Data records:
>>>
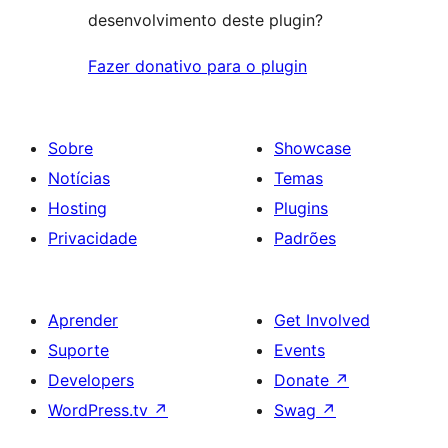
desenvolvimento deste plugin?
Fazer donativo para o plugin
Sobre
Showcase
Notícias
Temas
Hosting
Plugins
Privacidade
Padrões
Aprender
Get Involved
Suporte
Events
Developers
Donate
↗
WordPress.tv
↗
Swag
↗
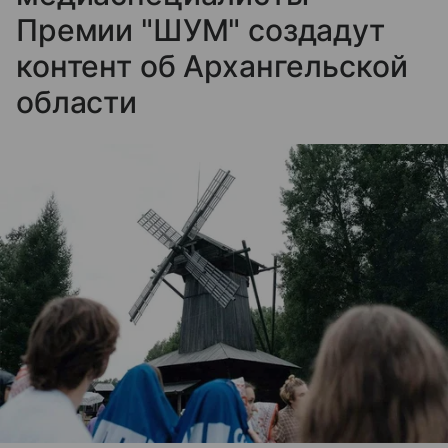
Премии "ШУМ" создадут
контент об Архангельской
области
<<<
Exercise instructions:
Please copy every record above exactly, but leave the pictures out.

Answer to this problem:
desenvolvimento deste plugin?
Fazer donativo para o plugin
Sobre
Showcase
Notícias
Temas
Hosting
Plugins
Privacidade
Padrões
Aprender
Get Involved
Suporte
Events
Developers
Donate
↗
WordPress.tv
↗
Swag
↗
Премии "ШУМ" создадут
контент об Архангельской
области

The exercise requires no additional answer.